2 ayrı üniversiteden beslenen nüfusun büyük bir kısmını öğrencilerin oluşturduğu şehirde doğal olarak kampus örgütlülüğü ve bu öğrenci kitlesine ulaşmak büyük önem taşıyor. 3 senedir Eskişehir'de yaşayan ve 2 senelik MorEL gönüllüsü olan Yiğit de Eskişehir'de LGBT nüfusunun çoğunluğunu öğrencilerin oluşturduğunu söylüyor ve ekliyor: “Kampus’tan hiç dışarı çıkmayan bütün hayatını kampustaki aktivitelere göre düzenleyen bir sürü insan var ve onlara ulaşmak zor oluyor. Bunun yanı sıra kampusta gerçekleştirilecek etkinliklere heteroseksüel insanlar da katılım gösterebilir.”

Geçtiğimiz Aralık ayında Homofobi Karşıtı Buluşma'nın öğrenci ayağını örgütlemek için Ankara'da bir toplantı yapmıştık ve bu toplantıya MorEL'i temsilen Eylül ayından itibaren örgütlü olan Derya Buket katılmıştı. Kampus’ta örgütlenme ve kulüp olma/olamama sorunlarımızı konuştuğumuz toplantı sonrasında MorEL'e diğer buluşma katılımcılarının deneyimlerini aktaran Buket ise kampus örgütlülüğü hakkında şunları söyledi: “Aslında ben açıkçası Eskişehir yerelinde örgütlenmeyi biraz daha doğru buluyorum çünkü Eskişehir zaten çok fazla nüfusu olan bir şehir olmadığı için öğrencilerle yereli ayırmayı anlamlı bulmuyorum. Zaten öğrenciler yereli oluşturuyor. Çalışanları da bu işin içine almak çok daha pratik bir çözüm. Çünkü amacımız sonuçta daha çok birleşmek. Bir yandan şehirde örgütlenip bir yandan da kampusta etkinlik yapabiliriz. Biz bu konuyu 11 Aralık toplantısından sonra da gündemleştirmiştik. Okullardaki bazı kulüplerle birlikte çalışabiliriz. Bu yöntemle etkinliklerimizi kampuslara de taşımış oluruz.”

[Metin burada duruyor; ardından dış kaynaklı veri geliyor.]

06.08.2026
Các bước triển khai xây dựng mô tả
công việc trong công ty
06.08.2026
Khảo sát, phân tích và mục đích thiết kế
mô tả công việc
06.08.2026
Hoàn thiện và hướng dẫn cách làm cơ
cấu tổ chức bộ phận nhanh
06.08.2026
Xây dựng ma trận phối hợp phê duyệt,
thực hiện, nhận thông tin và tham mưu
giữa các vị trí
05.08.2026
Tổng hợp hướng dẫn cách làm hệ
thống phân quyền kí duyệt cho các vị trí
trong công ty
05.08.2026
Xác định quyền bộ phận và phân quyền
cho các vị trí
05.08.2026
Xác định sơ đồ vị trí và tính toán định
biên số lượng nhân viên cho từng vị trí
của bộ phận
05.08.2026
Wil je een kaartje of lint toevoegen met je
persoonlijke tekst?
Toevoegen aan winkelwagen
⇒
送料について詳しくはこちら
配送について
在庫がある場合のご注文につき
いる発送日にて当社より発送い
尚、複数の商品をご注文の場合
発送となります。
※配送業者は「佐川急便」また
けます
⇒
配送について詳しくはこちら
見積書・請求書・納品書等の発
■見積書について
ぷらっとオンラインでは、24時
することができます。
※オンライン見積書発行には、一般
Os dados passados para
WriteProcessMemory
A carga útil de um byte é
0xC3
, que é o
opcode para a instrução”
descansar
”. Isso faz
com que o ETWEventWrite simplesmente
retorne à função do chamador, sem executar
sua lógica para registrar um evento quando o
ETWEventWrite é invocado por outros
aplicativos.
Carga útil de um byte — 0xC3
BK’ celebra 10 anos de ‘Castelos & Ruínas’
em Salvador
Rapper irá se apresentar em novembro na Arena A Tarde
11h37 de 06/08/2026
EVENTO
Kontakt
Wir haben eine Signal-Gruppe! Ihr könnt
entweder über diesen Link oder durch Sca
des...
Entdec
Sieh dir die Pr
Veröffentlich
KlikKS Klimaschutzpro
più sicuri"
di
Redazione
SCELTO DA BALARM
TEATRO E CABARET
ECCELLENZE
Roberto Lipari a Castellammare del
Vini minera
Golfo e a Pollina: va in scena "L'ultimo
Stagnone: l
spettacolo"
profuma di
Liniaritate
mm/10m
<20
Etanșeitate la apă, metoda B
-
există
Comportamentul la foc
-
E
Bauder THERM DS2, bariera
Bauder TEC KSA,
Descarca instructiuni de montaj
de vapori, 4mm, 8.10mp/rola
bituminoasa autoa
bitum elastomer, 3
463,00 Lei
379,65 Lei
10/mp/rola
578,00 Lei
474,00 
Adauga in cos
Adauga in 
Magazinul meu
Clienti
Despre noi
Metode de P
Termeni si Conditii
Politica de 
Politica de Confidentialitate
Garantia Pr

26-27 Mart'ta gerçekleşen etkinliklere katılımdan memnuniyetlerini dile getiren MorEL'liler bugün çalışmalarını 12-13 kişilik teknik bir ekiple sürdürüyor ve haftada bir gün toplanıyorlar. Ayrıca ayda en az iki defa LGBT dostlarıyla da açık etkinlikler planlıyor; film gösterimleri, söyleşiler ve atölyeler düzenliyorlar. Teknik ekibe baktığımızda birkaç çalışan dışında öğrencilerden oluşan bir örgütlenme ve profesyonel olarak LGBT aktivizmine kendini adamış insanlar yok. Eskişehir'deki hareketin içindeki bireyler bir yandan okul veya iş hayatında kendilerini var ederken bir yandan da mücadelenin içerisindeler. İnsanların enerjilerini farklı alanlara kanalize etme zorunlulukları hareketin ivmelenmesinde bir engel olarak karşımıza çıkıyor. Yine aynı nedenlerden dernekleşemediklerinden yakınan Yiğit şöyle devam ediyor: “Mesela ofis açmak için bir kişinin dernek başkanı olarak gösterilmesi gerekiyor. Türkiye'deki derneklerin hukuki süreçlerine bakacak olursanız hepsine açıldıktan sonra kapatma davası açılıyor ve yasal süreç dernek başkanı olan kişi üzerinden ilerliyor. Yine herkesin öğrenci olması ve ailesine kapalı olmasından dolayı ya da başka yerlerde istihdam edildiklerinden ötürü kendilerini gizlemek gibi bir problemleri var. Ve dolayısıyla böyle bir şeyi göze alamayabiliyorlar. Ayrıca yine dernekleşmek için maddi güce ihtiyacımız var ancak öğrenci örgütlenmesinde kendi içimizden maddi sorunları çözebilecek insanları bulmak da bizim için bir sorun. Bu tür engeller dolayısıyla dernek olamıyoruz ama yine de yılmıyoruz bunların hepsini çözmek için çaba sarf ediyoruz.”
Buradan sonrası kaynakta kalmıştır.